Sin embargo, cuando ese mismo sistema actúa conforme a sus reglas y permite que los fondos litigantes avancen en la búsqueda de activos, el oficialismo ensaya un discurso de víctima y denuncia “hostigamiento sistemático” contra el Estado argentino.

Lo que el comunicado presenta como una afrenta a la soberanía no es otra cosa que el funcionamiento habitual de la justicia del país al que el propio Gobierno decidió subordinarse política y económicamente.
No hay sorpresa posible. Hay, en todo caso, una contradicción evidente entre el discurso de sumisión voluntaria y el enojo cuando esa sumisión tiene consecuencias concretas.
El oro como línea roja
El punto de quiebre aparece cuando los demandantes avanzan sobre la información vinculada a las reservas de oro. Ahí el tono cambia, la retórica se endurece y la Procuración habla de pedidos “jurídicamente inaceptables”.
No es porque antes no lo fueran, sino porque ahora tocan un nervio sensible. El oro no solo es únicamente un activo estratégico, es también un problema político.
Que un tribunal extranjero pueda exigir datos sobre un envío de oro decidido sin aval legislativo deja en exposición al Gobierno ante su propia base discursiva.
El mismo oficialismo que habla de transparencia, mercado y reglas claras se refugia ahora en el secretismo, mientras reclama “respeto por la soberanía” que previamente relativizó.

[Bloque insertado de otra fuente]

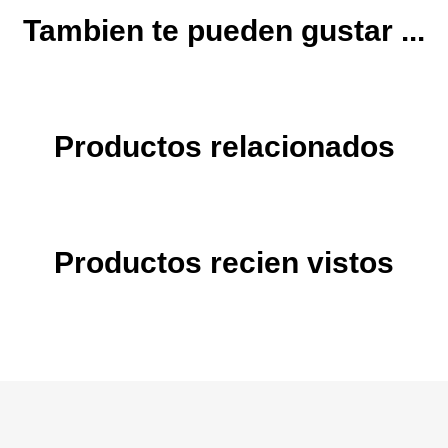
Tambien te pueden gustar ...
Productos relacionados
Productos recien vistos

Un relato para consumo interno
El comunicado de la Procuración no está pensado para convencer a la jueza de Nueva York. Está dirigido al público local. Busca instalar la idea de un Estado que se planta frente a los fondos buitre, cuando en realidad revela a un gobierno acorralado, que intenta explicar lo inexplicable antes de que el tema del oro gane centralidad en la agenda pública.

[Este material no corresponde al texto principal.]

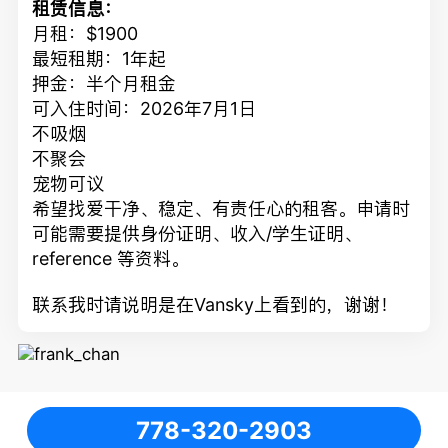
租赁信息：
月租：$1900
最短租期：1年起
押金：半个月租金
可入住时间：2026年7月1日
不吸烟
不聚会
宠物可议
希望找爱干净、稳定、有责任心的租客。申请时
可能需要提供身份证明、收入/学生证明、
reference 等资料。
联系我时请说明是在Vansky上看到的，谢谢！
778-320-2903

La apelación a frases como “poner arena en los engranajes” o la denuncia de un ataque a la recuperación económica argentina funcionan como recursos retóricos para ocultar el núcleo del problema, el cual es una decisión opaca como la de sacar el oro de todos los argentinos fuera de las fronteras argentinas, y que hoy amenaza con tener un alto costo político.
Si ese oro se ve afectado, embargado o siquiera sometido a discusión judicial internacional, el golpe para el Gobierno de Milei sería demoledor.
Lejos de exhibir soberanía, el texto deja al descubierto una debilidad estructural. No hay gesto nacional en reaccionar tarde y mal frente a un escenario que uno mismo generó. Hay temor. Temor a que el relato se resquebraje y a que el alineamiento irrestricto con Estados Unidos muestre su verdadero precio cuando el poder judicial y el poder económico de ese país hacen lo que siempre hicieron.
La justicia norteamericana no cambió. Actúa como siempre. Lo que cambió es la posición del Gobierno argentino, que hoy descubre que la subordinación no garantiza protección. Y que, cuando el oro entra en juego, la épica discursiva ya no alcanza para tapar las contradicciones.